Show each line in the listing below that contains the word "Services".

%%

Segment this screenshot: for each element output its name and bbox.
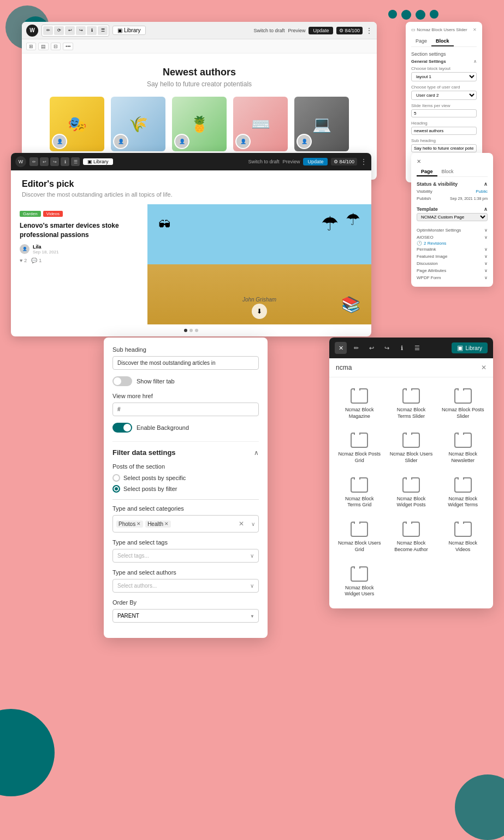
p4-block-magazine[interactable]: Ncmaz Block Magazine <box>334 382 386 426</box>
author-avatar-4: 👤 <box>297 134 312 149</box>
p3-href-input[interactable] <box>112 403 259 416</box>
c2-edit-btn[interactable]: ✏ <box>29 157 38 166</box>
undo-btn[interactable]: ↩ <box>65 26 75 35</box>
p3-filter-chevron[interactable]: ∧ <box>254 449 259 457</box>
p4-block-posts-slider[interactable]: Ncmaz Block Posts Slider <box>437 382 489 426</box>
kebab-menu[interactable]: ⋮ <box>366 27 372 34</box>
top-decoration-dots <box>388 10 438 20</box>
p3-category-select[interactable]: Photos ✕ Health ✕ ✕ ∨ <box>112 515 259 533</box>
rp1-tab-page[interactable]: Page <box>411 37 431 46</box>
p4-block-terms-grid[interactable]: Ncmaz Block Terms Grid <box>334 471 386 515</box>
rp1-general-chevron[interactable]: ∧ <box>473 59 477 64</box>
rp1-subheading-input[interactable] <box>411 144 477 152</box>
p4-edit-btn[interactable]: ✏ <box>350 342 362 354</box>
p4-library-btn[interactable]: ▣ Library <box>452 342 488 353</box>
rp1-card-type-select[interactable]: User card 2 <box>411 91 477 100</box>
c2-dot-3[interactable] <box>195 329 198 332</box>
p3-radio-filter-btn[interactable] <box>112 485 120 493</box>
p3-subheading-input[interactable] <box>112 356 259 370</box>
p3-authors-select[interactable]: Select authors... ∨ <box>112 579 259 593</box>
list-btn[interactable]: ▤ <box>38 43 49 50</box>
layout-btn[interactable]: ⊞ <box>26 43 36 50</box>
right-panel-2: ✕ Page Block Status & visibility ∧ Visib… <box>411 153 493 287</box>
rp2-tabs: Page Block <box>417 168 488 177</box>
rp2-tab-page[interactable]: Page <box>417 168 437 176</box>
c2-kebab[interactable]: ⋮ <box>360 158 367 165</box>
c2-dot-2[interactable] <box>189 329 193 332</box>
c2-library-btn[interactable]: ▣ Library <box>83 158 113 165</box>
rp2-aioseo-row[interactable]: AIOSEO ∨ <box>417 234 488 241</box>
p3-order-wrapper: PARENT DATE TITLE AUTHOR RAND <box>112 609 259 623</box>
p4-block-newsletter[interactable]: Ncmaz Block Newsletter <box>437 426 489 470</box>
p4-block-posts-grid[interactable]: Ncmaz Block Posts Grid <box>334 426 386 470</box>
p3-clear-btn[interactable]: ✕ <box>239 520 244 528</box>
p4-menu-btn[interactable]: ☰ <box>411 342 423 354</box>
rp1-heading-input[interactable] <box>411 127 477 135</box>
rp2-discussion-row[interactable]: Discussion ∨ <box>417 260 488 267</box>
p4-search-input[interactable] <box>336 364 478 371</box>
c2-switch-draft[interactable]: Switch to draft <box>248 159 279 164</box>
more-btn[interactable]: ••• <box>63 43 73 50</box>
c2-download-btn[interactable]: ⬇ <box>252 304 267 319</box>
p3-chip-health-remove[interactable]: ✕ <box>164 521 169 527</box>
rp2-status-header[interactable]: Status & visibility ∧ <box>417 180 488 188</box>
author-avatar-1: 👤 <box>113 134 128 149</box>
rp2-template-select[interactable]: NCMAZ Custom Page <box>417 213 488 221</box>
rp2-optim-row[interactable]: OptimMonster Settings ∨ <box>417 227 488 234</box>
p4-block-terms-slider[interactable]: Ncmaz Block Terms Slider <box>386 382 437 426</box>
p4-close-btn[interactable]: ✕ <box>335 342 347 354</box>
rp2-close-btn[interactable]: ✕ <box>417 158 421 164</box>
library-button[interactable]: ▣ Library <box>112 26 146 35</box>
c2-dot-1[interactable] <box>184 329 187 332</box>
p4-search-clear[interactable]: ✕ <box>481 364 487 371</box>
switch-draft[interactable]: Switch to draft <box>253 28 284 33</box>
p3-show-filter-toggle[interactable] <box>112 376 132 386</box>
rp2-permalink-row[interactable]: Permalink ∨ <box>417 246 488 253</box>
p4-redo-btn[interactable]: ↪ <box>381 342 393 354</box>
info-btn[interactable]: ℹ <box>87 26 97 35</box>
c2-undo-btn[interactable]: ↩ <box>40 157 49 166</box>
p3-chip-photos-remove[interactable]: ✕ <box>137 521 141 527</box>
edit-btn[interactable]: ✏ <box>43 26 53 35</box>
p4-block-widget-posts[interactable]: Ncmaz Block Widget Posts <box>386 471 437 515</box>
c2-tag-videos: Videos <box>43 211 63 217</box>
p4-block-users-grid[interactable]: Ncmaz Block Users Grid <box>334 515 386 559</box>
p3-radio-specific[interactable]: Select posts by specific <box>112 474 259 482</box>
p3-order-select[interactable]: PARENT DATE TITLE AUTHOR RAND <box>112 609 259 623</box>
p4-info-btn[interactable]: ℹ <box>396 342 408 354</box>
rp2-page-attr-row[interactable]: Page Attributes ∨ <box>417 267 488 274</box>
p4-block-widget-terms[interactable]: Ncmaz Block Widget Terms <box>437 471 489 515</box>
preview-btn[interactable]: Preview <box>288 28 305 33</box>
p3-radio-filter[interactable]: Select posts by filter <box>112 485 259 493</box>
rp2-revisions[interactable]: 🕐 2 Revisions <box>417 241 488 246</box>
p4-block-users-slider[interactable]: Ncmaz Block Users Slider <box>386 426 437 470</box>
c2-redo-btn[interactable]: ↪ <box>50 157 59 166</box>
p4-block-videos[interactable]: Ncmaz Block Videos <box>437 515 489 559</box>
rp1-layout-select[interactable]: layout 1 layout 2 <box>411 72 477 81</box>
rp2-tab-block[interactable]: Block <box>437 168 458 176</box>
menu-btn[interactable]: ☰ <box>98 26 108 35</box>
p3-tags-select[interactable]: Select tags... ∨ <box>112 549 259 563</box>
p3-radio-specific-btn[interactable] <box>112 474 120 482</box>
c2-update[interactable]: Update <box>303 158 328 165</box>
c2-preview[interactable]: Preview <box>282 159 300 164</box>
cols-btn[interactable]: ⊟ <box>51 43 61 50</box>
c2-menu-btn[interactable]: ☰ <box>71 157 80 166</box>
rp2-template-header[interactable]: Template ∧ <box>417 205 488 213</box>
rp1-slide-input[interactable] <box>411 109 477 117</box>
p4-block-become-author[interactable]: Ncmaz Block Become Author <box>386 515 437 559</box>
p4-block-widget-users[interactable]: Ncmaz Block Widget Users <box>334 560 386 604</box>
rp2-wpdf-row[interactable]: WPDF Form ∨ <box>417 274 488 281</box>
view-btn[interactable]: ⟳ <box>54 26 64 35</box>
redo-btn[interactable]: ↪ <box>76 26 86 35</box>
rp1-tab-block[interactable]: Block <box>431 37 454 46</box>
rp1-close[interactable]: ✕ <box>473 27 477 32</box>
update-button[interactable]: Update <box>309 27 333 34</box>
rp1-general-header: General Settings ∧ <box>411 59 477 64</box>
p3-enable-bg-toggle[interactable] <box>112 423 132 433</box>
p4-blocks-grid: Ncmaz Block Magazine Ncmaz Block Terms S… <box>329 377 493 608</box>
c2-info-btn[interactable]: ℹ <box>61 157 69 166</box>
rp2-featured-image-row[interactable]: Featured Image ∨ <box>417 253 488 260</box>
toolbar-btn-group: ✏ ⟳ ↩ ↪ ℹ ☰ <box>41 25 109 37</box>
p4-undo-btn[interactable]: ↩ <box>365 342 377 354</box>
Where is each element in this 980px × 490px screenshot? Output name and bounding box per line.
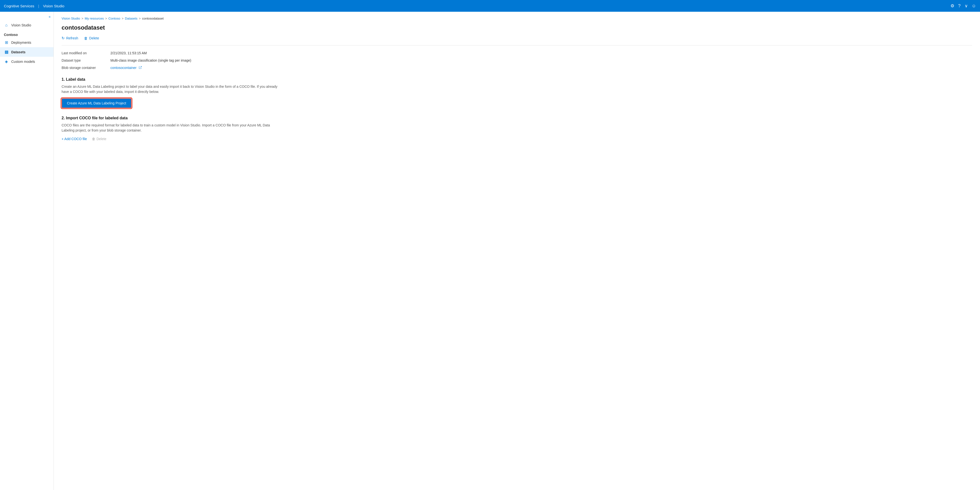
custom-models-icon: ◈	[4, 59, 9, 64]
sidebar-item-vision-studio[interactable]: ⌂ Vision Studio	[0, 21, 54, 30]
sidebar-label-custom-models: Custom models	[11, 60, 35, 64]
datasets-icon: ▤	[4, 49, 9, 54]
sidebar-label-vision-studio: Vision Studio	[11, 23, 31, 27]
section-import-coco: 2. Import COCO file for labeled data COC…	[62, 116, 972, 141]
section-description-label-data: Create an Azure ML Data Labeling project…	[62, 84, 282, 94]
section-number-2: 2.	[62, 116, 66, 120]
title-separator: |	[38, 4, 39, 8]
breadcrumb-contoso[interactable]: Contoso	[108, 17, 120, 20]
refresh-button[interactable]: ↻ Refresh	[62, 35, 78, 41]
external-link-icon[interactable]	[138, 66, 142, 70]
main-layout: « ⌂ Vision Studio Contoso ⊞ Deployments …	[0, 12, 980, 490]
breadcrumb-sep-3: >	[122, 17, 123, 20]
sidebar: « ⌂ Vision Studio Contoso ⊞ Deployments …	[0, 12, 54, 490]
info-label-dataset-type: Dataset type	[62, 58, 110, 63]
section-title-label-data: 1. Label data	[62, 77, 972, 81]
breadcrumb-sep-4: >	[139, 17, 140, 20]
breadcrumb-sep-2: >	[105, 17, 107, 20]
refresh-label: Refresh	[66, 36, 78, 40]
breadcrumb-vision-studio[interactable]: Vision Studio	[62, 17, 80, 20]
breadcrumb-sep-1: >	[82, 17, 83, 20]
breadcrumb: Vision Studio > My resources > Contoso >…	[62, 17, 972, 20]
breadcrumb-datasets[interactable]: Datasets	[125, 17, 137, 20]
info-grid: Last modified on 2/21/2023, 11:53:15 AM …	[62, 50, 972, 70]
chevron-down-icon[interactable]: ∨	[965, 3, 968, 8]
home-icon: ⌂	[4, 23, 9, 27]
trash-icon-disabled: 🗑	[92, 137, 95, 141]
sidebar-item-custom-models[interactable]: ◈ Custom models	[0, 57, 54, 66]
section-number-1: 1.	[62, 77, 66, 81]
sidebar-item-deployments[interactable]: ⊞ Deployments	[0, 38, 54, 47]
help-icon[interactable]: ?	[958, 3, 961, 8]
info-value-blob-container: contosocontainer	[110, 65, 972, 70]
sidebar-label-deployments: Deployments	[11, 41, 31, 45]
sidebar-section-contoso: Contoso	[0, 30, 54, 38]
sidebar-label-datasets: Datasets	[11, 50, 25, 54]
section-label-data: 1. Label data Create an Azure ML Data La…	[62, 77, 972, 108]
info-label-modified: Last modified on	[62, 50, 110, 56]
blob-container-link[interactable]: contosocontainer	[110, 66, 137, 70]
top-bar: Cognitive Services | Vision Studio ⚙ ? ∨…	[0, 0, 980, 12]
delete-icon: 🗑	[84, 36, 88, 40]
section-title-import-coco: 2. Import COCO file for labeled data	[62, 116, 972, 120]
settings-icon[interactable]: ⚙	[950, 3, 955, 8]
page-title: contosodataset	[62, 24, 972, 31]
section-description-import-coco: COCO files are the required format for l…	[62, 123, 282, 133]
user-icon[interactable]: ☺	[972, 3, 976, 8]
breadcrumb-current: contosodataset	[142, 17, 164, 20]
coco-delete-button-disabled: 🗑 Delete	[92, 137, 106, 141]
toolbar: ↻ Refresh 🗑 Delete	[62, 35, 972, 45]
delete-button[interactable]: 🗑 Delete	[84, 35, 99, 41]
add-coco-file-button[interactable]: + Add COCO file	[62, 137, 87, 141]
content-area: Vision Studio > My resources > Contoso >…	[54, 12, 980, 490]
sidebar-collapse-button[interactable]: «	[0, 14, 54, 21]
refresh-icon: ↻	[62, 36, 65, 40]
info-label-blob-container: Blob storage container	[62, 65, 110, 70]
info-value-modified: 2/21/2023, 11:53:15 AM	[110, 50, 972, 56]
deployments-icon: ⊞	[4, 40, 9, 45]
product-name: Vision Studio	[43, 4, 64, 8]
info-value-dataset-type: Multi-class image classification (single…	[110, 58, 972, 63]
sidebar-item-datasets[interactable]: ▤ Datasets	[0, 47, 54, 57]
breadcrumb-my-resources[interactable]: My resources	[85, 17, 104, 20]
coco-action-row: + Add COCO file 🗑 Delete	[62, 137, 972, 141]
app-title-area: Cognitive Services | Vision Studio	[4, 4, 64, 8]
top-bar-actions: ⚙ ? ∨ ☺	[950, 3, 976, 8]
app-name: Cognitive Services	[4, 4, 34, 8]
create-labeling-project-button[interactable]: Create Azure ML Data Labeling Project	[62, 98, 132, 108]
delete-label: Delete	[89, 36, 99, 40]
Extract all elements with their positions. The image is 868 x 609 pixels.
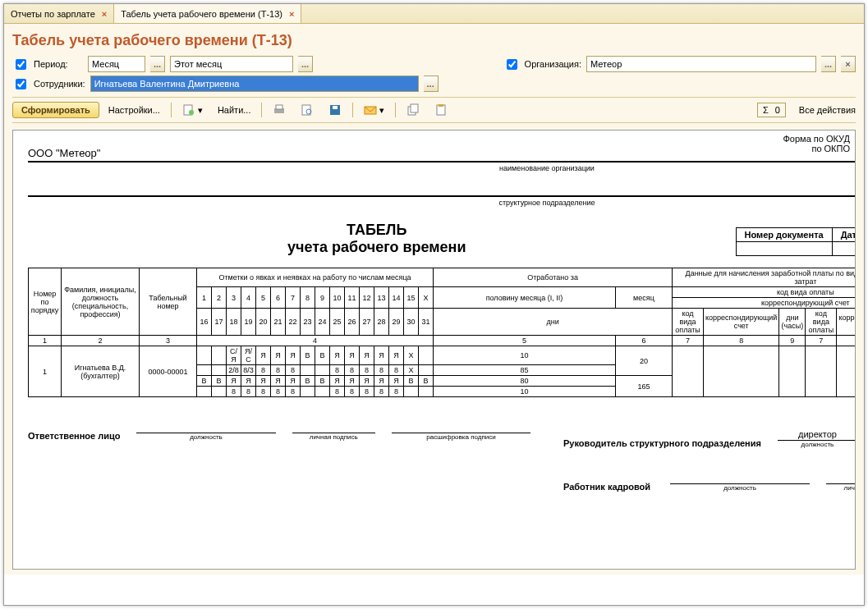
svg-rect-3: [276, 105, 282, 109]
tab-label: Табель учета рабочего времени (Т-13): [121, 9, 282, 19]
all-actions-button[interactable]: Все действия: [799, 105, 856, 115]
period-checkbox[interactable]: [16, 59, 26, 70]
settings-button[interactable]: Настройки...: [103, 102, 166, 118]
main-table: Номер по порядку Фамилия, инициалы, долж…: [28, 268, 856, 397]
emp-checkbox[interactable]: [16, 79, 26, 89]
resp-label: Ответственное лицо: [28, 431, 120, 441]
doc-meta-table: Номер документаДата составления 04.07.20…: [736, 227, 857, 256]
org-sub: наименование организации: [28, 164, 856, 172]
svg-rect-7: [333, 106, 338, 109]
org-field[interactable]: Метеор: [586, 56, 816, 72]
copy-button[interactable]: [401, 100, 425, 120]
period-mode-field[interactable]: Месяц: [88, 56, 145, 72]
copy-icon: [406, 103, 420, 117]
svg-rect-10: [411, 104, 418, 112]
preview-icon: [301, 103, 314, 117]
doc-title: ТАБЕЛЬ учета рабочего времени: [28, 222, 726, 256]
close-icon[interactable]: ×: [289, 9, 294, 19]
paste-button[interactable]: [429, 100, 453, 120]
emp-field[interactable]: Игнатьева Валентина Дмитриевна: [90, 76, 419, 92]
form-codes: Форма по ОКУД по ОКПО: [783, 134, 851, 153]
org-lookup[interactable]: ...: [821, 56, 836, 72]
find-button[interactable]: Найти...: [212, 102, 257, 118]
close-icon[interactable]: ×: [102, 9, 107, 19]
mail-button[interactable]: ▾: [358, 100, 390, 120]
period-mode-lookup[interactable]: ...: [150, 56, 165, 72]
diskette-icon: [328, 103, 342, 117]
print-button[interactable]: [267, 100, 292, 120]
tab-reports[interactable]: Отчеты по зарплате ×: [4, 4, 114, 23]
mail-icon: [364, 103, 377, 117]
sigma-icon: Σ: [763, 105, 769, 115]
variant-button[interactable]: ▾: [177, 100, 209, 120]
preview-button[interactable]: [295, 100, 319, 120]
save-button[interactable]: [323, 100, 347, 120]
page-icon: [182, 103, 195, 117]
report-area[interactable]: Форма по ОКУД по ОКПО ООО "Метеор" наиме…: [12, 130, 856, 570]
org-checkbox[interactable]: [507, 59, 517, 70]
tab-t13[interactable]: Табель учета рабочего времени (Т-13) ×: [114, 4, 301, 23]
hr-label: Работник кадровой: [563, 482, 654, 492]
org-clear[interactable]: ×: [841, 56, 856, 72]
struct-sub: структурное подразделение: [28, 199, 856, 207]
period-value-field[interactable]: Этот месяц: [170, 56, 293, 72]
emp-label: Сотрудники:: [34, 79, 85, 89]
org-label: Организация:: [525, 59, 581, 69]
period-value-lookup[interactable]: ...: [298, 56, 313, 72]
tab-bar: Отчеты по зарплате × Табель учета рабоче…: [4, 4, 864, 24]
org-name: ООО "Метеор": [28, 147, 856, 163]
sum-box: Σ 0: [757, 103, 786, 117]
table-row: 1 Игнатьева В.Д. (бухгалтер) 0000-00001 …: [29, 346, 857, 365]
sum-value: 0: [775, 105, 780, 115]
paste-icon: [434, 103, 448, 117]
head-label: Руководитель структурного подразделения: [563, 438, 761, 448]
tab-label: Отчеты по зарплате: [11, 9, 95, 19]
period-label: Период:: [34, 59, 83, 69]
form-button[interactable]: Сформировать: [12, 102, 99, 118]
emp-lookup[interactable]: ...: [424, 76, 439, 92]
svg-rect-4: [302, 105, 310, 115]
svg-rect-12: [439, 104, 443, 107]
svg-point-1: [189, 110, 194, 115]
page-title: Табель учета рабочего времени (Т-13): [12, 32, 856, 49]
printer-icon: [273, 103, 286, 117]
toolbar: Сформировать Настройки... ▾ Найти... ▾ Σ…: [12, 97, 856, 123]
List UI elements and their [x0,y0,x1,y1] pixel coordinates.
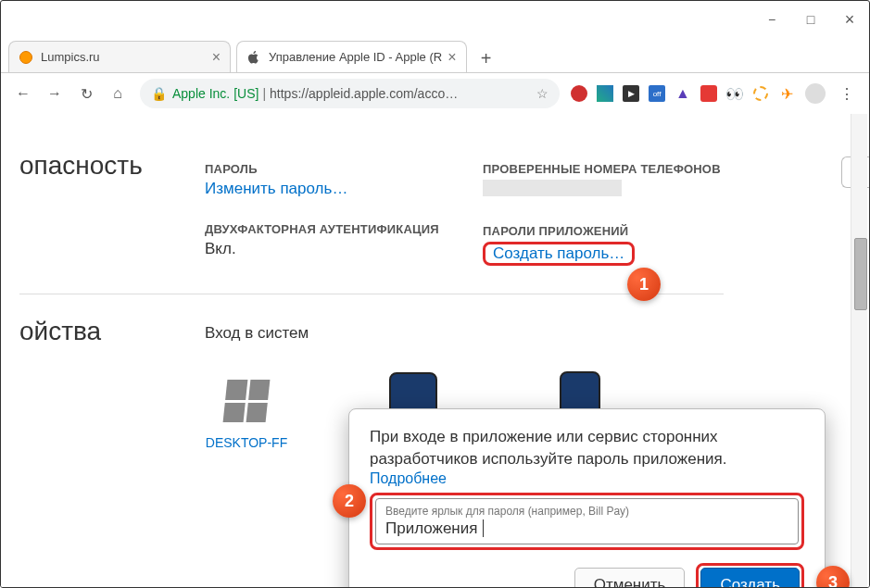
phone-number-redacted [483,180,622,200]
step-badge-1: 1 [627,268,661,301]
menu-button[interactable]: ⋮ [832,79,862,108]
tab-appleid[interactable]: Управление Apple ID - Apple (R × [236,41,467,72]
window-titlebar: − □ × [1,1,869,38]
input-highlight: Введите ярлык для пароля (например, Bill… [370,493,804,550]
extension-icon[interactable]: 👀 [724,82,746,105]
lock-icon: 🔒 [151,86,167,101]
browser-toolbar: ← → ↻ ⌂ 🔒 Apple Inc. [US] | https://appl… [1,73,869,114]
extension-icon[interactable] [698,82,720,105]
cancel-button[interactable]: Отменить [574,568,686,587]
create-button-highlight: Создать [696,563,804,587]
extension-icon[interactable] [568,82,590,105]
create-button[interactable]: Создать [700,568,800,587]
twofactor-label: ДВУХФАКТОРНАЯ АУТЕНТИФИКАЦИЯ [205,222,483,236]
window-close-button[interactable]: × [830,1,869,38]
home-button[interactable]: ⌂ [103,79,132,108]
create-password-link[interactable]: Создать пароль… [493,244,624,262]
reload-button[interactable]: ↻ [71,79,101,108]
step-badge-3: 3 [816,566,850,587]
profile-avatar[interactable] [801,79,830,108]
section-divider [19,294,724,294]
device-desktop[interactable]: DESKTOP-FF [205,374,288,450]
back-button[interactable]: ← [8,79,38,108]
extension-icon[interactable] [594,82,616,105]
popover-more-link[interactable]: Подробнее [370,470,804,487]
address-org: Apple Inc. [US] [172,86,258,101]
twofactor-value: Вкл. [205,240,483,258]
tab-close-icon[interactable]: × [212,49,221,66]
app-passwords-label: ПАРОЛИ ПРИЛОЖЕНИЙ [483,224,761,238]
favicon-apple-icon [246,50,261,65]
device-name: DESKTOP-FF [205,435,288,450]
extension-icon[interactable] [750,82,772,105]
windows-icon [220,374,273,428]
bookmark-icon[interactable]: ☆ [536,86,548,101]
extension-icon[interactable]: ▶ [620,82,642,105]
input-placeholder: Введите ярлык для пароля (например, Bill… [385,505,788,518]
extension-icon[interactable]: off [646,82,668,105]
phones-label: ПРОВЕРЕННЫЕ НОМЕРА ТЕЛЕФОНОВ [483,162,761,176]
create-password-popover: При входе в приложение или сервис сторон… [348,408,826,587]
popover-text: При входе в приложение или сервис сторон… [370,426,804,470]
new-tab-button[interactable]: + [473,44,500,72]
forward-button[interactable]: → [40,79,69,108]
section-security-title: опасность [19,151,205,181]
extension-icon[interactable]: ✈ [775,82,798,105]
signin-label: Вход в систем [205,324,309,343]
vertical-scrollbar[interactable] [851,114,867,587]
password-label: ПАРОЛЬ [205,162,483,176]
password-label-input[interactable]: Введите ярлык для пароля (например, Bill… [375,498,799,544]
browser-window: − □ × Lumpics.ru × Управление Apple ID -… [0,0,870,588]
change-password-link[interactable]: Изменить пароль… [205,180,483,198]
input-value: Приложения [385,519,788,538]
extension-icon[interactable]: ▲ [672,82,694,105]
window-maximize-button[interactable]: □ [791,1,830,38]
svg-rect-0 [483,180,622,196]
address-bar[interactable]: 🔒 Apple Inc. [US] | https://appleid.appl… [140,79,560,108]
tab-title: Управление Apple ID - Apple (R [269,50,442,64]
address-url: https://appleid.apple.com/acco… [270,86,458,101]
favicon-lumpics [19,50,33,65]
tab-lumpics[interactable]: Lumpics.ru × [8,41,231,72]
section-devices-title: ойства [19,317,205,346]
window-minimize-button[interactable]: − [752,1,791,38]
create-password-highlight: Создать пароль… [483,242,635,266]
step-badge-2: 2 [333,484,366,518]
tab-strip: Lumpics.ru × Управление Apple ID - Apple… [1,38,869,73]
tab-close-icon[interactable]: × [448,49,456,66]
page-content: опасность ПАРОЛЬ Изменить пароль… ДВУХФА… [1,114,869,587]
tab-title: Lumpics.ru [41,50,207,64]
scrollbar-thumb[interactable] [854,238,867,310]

%%

_Answer for the task_:
top-bar: Cognitive Services | Vision Studio ⚙ ? ∨…	[0, 0, 980, 12]
app-title-area: Cognitive Services | Vision Studio	[4, 4, 64, 8]
app-name: Cognitive Services	[4, 4, 34, 8]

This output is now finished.